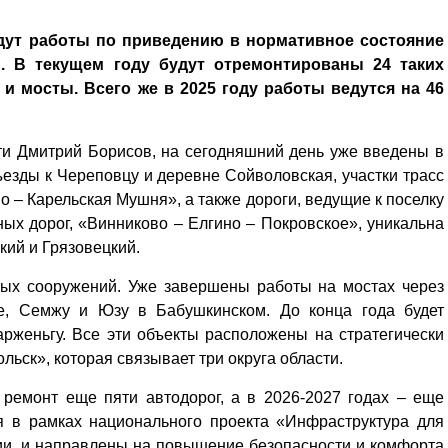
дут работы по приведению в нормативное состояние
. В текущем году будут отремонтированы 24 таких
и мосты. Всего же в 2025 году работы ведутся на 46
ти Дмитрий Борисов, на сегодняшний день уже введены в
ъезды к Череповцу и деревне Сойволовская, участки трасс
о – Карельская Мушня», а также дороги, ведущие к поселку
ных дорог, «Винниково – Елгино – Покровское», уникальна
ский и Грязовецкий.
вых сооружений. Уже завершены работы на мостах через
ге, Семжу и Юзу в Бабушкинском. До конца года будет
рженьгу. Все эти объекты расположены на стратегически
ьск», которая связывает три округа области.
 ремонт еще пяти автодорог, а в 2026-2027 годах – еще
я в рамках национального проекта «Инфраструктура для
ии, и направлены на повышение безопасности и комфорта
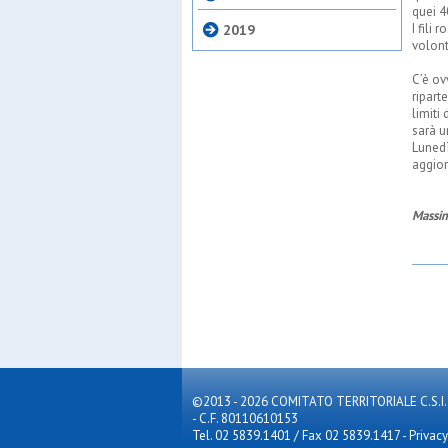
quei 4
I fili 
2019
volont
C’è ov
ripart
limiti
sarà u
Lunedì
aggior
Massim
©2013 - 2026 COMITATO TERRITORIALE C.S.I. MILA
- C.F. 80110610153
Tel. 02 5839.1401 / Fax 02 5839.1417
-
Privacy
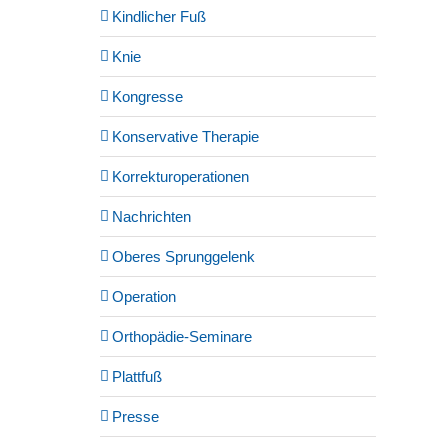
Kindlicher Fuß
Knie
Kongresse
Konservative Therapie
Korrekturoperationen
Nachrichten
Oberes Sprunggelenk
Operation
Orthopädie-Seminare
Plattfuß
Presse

What the exercise asks
Using the material above, filter for lines holding "году" and copy each one.

Completed task
. В текущем году будут отремонтированы 24 таких
и мосты. Всего же в 2025 году работы ведутся на 46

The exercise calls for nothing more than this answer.